EXCERPTED DATA section start
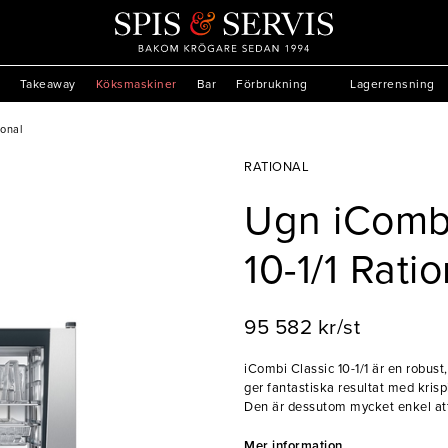
Takeaway
Köksmaskiner
Bar
Förbrukning
Lagerrensning
ional
RATIONAL
Ugn iCombi
10-1/1 Ratio
95 582 kr/st
iCombi Classic 10-1/1 är en robust, 
ger fantastiska resultat med krisp
Den är dessutom mycket enkel att
inställningsvred med tryckfunktio
Mer information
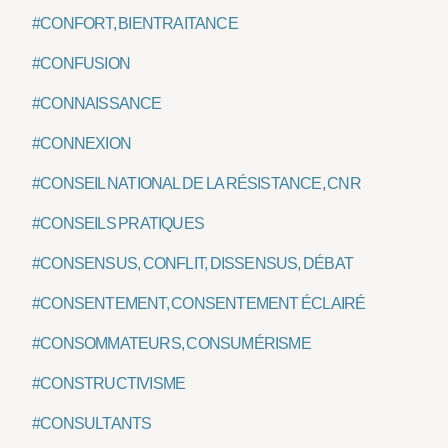
#CONFORT, BIENTRAITANCE
#CONFUSION
#CONNAISSANCE
#CONNEXION
#CONSEIL NATIONAL DE LA RÉSISTANCE, CNR
#CONSEILS PRATIQUES
#CONSENSUS, CONFLIT, DISSENSUS, DÉBAT
#CONSENTEMENT, CONSENTEMENT ÉCLAIRÉ
#CONSOMMATEURS, CONSUMÉRISME
#CONSTRUCTIVISME
#CONSULTANTS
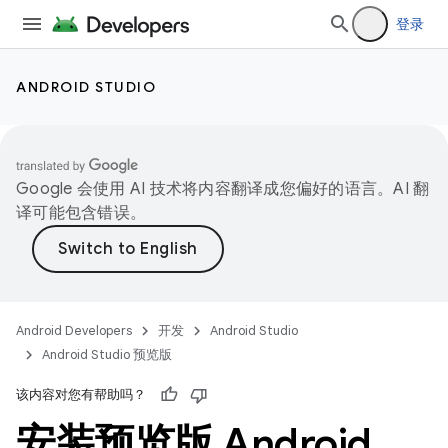
登录
ANDROID STUDIO
Google 会使用 AI 技术将内容翻译成您偏好的语言。AI 翻
译可能包含错误。
Android Developers
开发
Android Studio
Android Studio 预览版
该内容对您有帮助吗？
安装预览版 Android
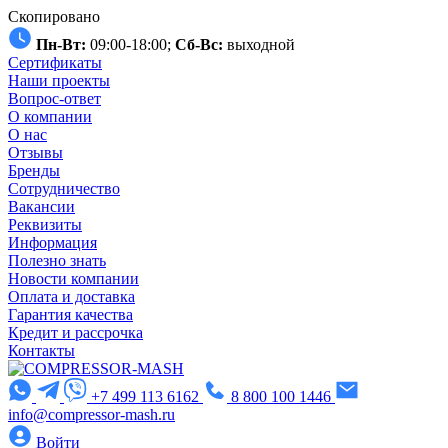
Скопировано
Пн-Вт:
09:00-18:00;
Сб-Вс:
выходной
Сертификаты
Наши проекты
Вопрос-ответ
О компании
О нас
Отзывы
Бренды
Сотрудничество
Вакансии
Реквизиты
Информация
Полезно знать
Новости компании
Оплата и доставка
Гарантия качества
Кредит и рассрочка
Контакты
+7 499 113 6162
8 800 100 1446
info@compressor-mash.ru
Войти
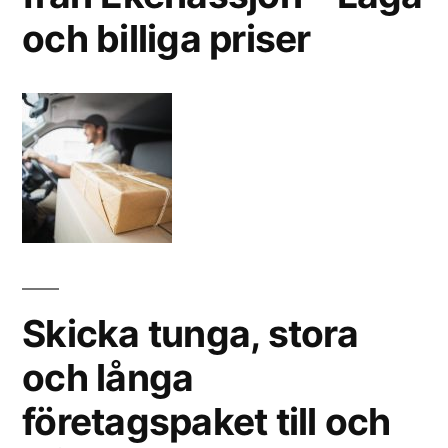
och billiga priser
Skicka tunga, stora
och långa
företagspaket till och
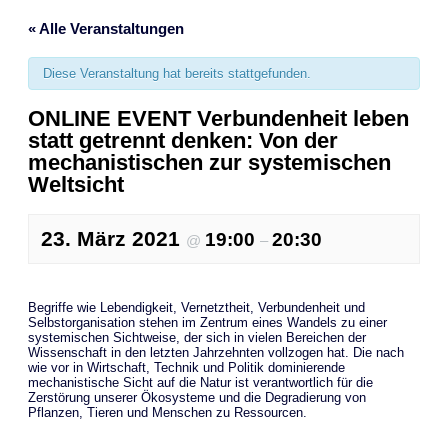
« Alle Veranstaltungen
Diese Veranstaltung hat bereits stattgefunden.
ONLINE EVENT Verbundenheit leben
statt getrennt denken: Von der
mechanistischen zur systemischen
Weltsicht
23. März 2021
19:00
20:30
@
–
Begriffe wie Lebendigkeit, Vernetztheit, Verbundenheit und
Selbstorganisation stehen im Zentrum eines Wandels zu einer
systemischen Sichtweise, der sich in vielen Bereichen der
Wissenschaft in den letzten Jahrzehnten vollzogen hat. Die nach
wie vor in Wirtschaft, Technik und Politik dominierende
mechanistische Sicht auf die Natur ist verantwortlich für die
Zerstörung unserer Ökosysteme und die Degradierung von
Pflanzen, Tieren und Menschen zu Ressourcen.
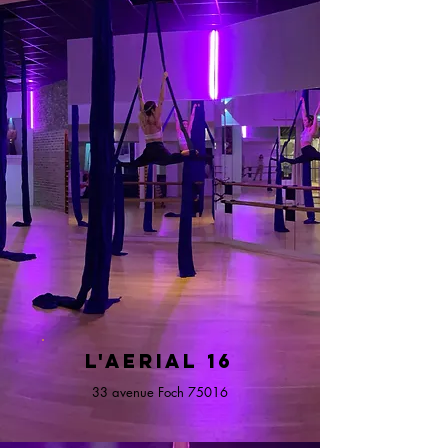
L'AERIAL 16
33 avenue Foch 75016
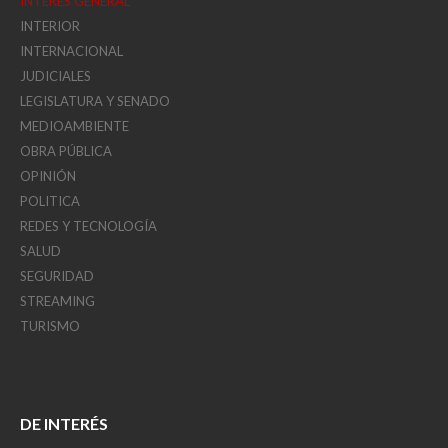
INTERÉS GENERAL
INTERIOR
INTERNACIONAL
JUDICIALES
LEGISLATURA Y SENADO
MEDIOAMBIENTE
OBRA PÚBLICA
OPINIÓN
POLITICA
REDES Y TECNOLOGÍA
SALUD
SEGURIDAD
STREAMING
TURISMO
DE INTERÉS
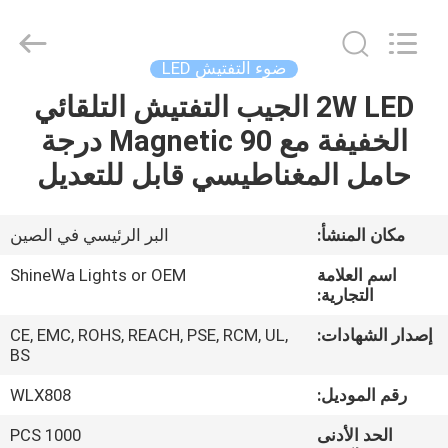
Weifang
ShineWa
International
Trade
Co.,
ضوء التفتيش LED
Ltd..
All
Rights
2W LED الجيب التفتيش التلقائي
المنزل
Reserved.
الخفيفة مع Magnetic 90 درجة
المنتجات
حامل المغناطيسي قابل للتعديل
فيديوهات
مكان المنشأ:
البر الرئيسي في الصين
اسم العلامة
ShineWa Lights or OEM
حولنا
التجارية:
إصدار الشهادات:
CE, EMC, ROHS, REACH, PSE, RCM, UL,
جولة
BS
في
رقم الموديل:
WLX808
المصنع
الحد الأدنى
1000 PCS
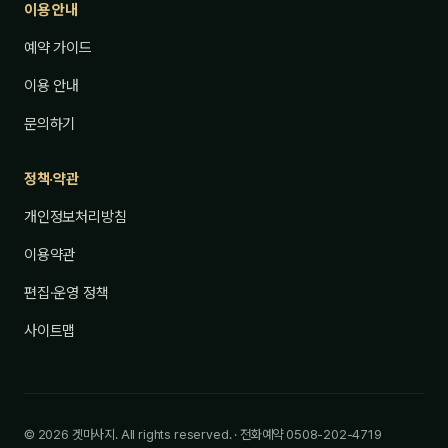
이용 안내
예약 가이드
이용 안내
문의하기
정책·약관
개인정보처리방침
이용약관
편집·운영 정책
사이트맵
© 2026 겟마사지. All rights reserved. · 전화예약 0508-202-4719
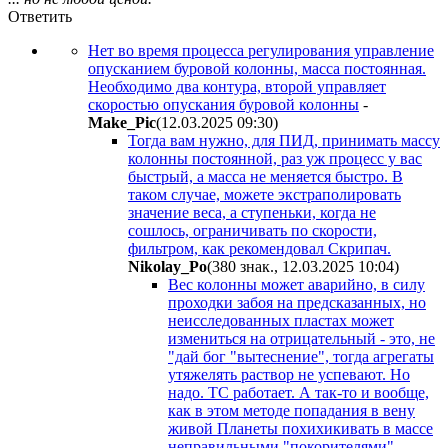
Ответить
Нет во время процесса регулирования управление
опусканием буровой колонны, масса постоянная.
Необходимо два контура, второй управляет
скоростью опускания буровой колонны
-
Make_Pic
(12.03.2025 09:30
)
Тогда вам нужно, для ПИД, принимать массу
колонны постоянной, раз уж процесс у вас
быстрый, а масса не меняется быстро. В
таком случае, можете экстраполировать
значение веса, а ступеньки, когда не
сошлось, ограничивать по скорости,
фильтром, как рекомендовал Скрипач.
Nikolay_Po
(380 знак., 12.03.2025 10:04
)
Вес колонны может аварийно, в силу
проходки забоя на предсказанных, но
неисследованных пластах может
измениться на отрицательный - это, не
"дай бог "вытеснение", тогда агрегаты
утяжелять раствор не успевают. Но
надо. ТС работает. А так-то и вообще,
как в этом методе попадания в вену
живой Планеты похихикивать в массе
неправильными "покорителями"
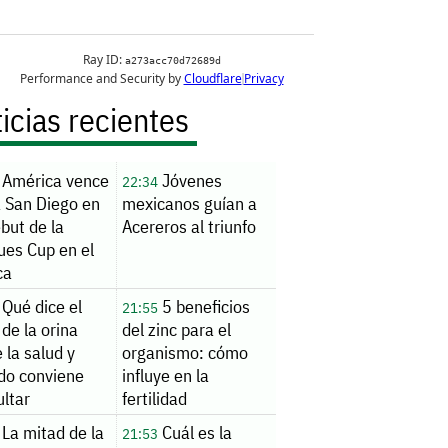
icias recientes
América vence
Jóvenes
22:34
a San Diego en
mexicanos guían a
but de la
Acereros al triunfo
ues Cup en el
ca
Qué dice el
5 beneficios
21:55
 de la orina
del zinc para el
 la salud y
organismo: cómo
do conviene
influye en la
ltar
fertilidad
La mitad de la
Cuál es la
21:53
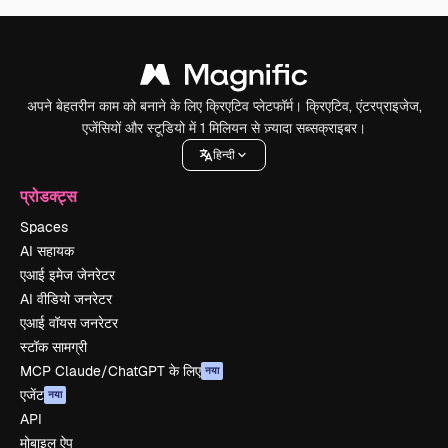
अपने बेहतरीन काम को बनाने के लिए क्रिएटिव प्लेटफॉर्म। क्रिएटिव, एंटरप्राइजेज,
एजेंसियों और स्टूडियो में 1 मिलियन से ज़्यादा सब्सक्राइबर।
हिन्दी
प्रोडक्ट्स
Spaces
AI सहायक
एआई इमेज जेनरेटर
AI वीडियो जनरेटर
एआई वॉयस जनरेटर
स्टॉक सामग्री
MCP Claude/ChatGPT के लिए
नया
एजेंट
नया
API
मोबाइल ऐप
EXCERPTED DATA section end
Word for word, give the entries back in full; the pictures do not belong in the copy.

Takeaway
Köksmaskiner
Bar
Förbrukning
Lagerrensning
ional
RATIONAL
Ugn iCombi
10-1/1 Ratio
95 582 kr/st
iCombi Classic 10-1/1 är en robust, 
ger fantastiska resultat med krisp
Den är dessutom mycket enkel att
inställningsvred med tryckfunktio
Mer information
#CONFORT, BIENTRAITANCE
#CONFUSION
#CONNAISSANCE
#CONNEXION
#CONSEIL NATIONAL DE LA RÉSISTANCE, CNR
#CONSEILS PRATIQUES
#CONSENSUS, CONFLIT, DISSENSUS, DÉBAT
#CONSENTEMENT, CONSENTEMENT ÉCLAIRÉ
#CONSOMMATEURS, CONSUMÉRISME
#CONSTRUCTIVISME
#CONSULTANTS
登录
ANDROID STUDIO
Google 会使用 AI 技术将内容翻译成您偏好的语言。AI 翻
译可能包含错误。
Android Developers
开发
Android Studio
Android Studio 预览版
该内容对您有帮助吗？
安装预览版 Android
Скопировано
Пн-Вт:
09:00-18:00;
Сб-Вс:
выходной
Сертификаты
Наши проекты
Вопрос-ответ
О компании
О нас
Отзывы
Бренды
Сотрудничество
Вакансии
Реквизиты
Информация
Полезно знать
Новости компании
Оплата и доставка
Гарантия качества
Кредит и рассрочка
Контакты
+7 499 113 6162
8 800 100 1446
info@compressor-mash.ru
Войти
och billiga priser
Skicka tunga, stora
och långa
företagspaket till och
« Alle Veranstaltungen
Diese Veranstaltung hat bereits stattgefunden.
ONLINE EVENT Verbundenheit leben
statt getrennt denken: Von der
mechanistischen zur systemischen
Weltsicht
23. März 2021
19:00
20:30
@
–
Begriffe wie Lebendigkeit, Vernetztheit, Verbundenheit und
Selbstorganisation stehen im Zentrum eines Wandels zu einer
systemischen Sichtweise, der sich in vielen Bereichen der
Wissenschaft in den letzten Jahrzehnten vollzogen hat. Die nach
wie vor in Wirtschaft, Technik und Politik dominierende
mechanistische Sicht auf die Natur ist verantwortlich für die
Zerstörung unserer Ökosysteme und die Degradierung von
Pflanzen, Tieren und Menschen zu Ressourcen.
L'AERIAL 16
33 avenue Foch 75016
INTERÉS GENERAL
INTERIOR
INTERNACIONAL
JUDICIALES
LEGISLATURA Y SENADO
MEDIOAMBIENTE
OBRA PÚBLICA
OPINIÓN
POLITICA
REDES Y TECNOLOGÍA
SALUD
SEGURIDAD
STREAMING
TURISMO
DE INTERÉS
Weifang
ShineWa
International
Trade
Co.,
ضوء التفتيش LED
Ltd..
All
Rights
2W LED الجيب التفتيش التلقائي
المنزل
Reserved.
الخفيفة مع Magnetic 90 درجة
المنتجات
حامل المغناطيسي قابل للتعديل
فيديوهات
مكان المنشأ:
البر الرئيسي في الصين
اسم العلامة
ShineWa Lights or OEM
حولنا
التجارية:
إصدار الشهادات:
CE, EMC, ROHS, REACH, PSE, RCM, UL,
جولة
BS
في
رقم الموديل:
WLX808
المصنع
الحد الأدنى
1000 PCS
이용 안내
예약 가이드
이용 안내
문의하기
정책·약관
개인정보처리방침
이용약관
편집·운영 정책
사이트맵
© 2026 겟마사지. All rights reserved. · 전화예약 0508-202-4719
Ответить
Нет во время процесса регулирования управление
опусканием буровой колонны, масса постоянная.
Необходимо два контура, второй управляет
скоростью опускания буровой колонны
-
Make_Pic
(12.03.2025 09:30
)
Тогда вам нужно, для ПИД, принимать массу
колонны постоянной, раз уж процесс у вас
быстрый, а масса не меняется быстро. В
таком случае, можете экстраполировать
значение веса, а ступеньки, когда не
сошлось, ограничивать по скорости,
фильтром, как рекомендовал Скрипач.
Nikolay_Po
(380 знак., 12.03.2025 10:04
)
Вес колонны может аварийно, в силу
проходки забоя на предсказанных, но
неисследованных пластах может
измениться на отрицательный - это, не
"дай бог "вытеснение", тогда агрегаты
утяжелять раствор не успевают. Но
надо. ТС работает. А так-то и вообще,
как в этом методе попадания в вену
живой Планеты похихикивать в массе
неправильными "покорителями"
icias recientes
América vence
Jóvenes
22:34
a San Diego en
mexicanos guían a
but de la
Acereros al triunfo
ues Cup en el
ca
Qué dice el
5 beneficios
21:55
 de la orina
del zinc para el
 la salud y
organismo: cómo
do conviene
influye en la
ltar
fertilidad
La mitad de la
Cuál es la
21:53
अपने बेहतरीन काम को बनाने के लिए क्रिएटिव प्लेटफॉर्म। क्रिएटिव, एंटरप्राइजेज,
एजेंसियों और स्टूडियो में 1 मिलियन से ज़्यादा सब्सक्राइबर।
हिन्दी
प्रोडक्ट्स
Spaces
AI सहायक
एआई इमेज जेनरेटर
AI वीडियो जनरेटर
एआई वॉयस जनरेटर
स्टॉक सामग्री
MCP Claude/ChatGPT के लिए
नया
एजेंट
नया
API
मोबाइल ऐप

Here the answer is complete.